The Federal Government said that this $707 million investment is the first step in delivering on its commitment to replace the failed Community Development Program (CDP) with real jobs, proper wages and decent conditions.

The government said that the new Remote Jobs and Economic Development Program, starting in the second half of 2024, is about self-determination through economic and community development.

It will be implemented in partnership with First Nations people, build skills and experience, and deliver services that communities want.

The Federal Government has also announced that it will establish a National Commissioner for Aboriginal and Torres Strait Islander Children and Young People to help achieve progress under the Closing the Gap agreement.

Indigenous children are almost eleven times more likely to be in out-of-home care than non-Indigenous children. The National Commissioner will focus on working with First Nations people on evidence based programs and policies to turn those figures around.

Establishing the National Commissioner is the result of extensive discussions with the peak body, SNAICC – National Voice for our Children, which has been calling for an Aboriginal and Torres Strait Islander Children’s Commissioner for many years.

An interim Commissioner is set to be appointed mid-year and will work with the government and First Nations expert advisers to determine the powers, roles and functions of the National Commissioner, which will be established under legislation.

Prime Minister Anthony Albanese also released the 2023 Closing the Gap Annual Report and the 2024 Implementation Plan. The report assesses progress and commits to new initiatives focussed on improving the lives of Aboriginal and Torres Strait Islander Australians.

Other key initiatives include:

  • $30.2 million for Remote Training Hubs in up to seven remote locations in Central Australia
  • $10.7 million to continue funding for the Justice Policy Partnership, working to reduce incarceration rates
  • Community Wi-Fi services for around 20 remote communities so people can access government services, education and stay connected, with funding arrangements to be settled through commercial negotiations with NBN Co
  • $24 million to expand the Junior Rangers program to 50 sites to boost engagement and attendance rates of First Nations students

Prime Minister Albanese said that the National Commissioner will be dedicated to protecting and promoting the rights, interests and wellbeing of First Nations children and young people, as well as calling on their strengths, sense of hope, and ideas for change.

“The Commissioner will address the unacceptable rates of out-of-home care. What it all comes down to is strengthening families and keeping children safe,” Prime Minister Albanese said.

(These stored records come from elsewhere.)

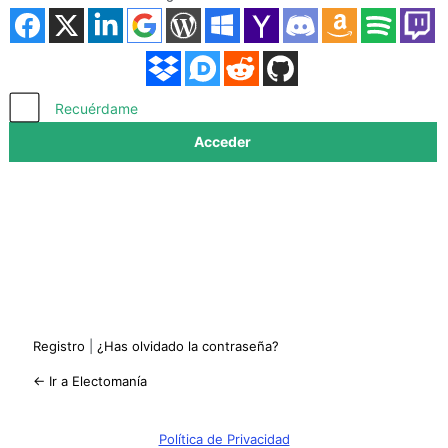
Acceder
Recuérdame
Registro
|
¿Has olvidado la contraseña?
← Ir a Electomanía
Política de Privacidad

“It is what experts and the Coalition of the Peaks have been calling for, guided every step of the way by the evidence. We have listened.

“The Remote Jobs and Economic Development Program will deliver real jobs with proper wages and decent conditions, developed in partnership with Indigenous communities. These jobs will build skills and experience, and deliver services that communities want.”

Federal Minister for Indigenous Australians, Linda Burney, said that people in remote communities should have access to the benefits and dignity of work – for themselves, their families and the next generation.

“Establishing the Aboriginal and Torres Strait Islander Children’s Commissioner is about changing the trajectory and creating brighter futures for Indigenous children and young people,” Minister Burney said. 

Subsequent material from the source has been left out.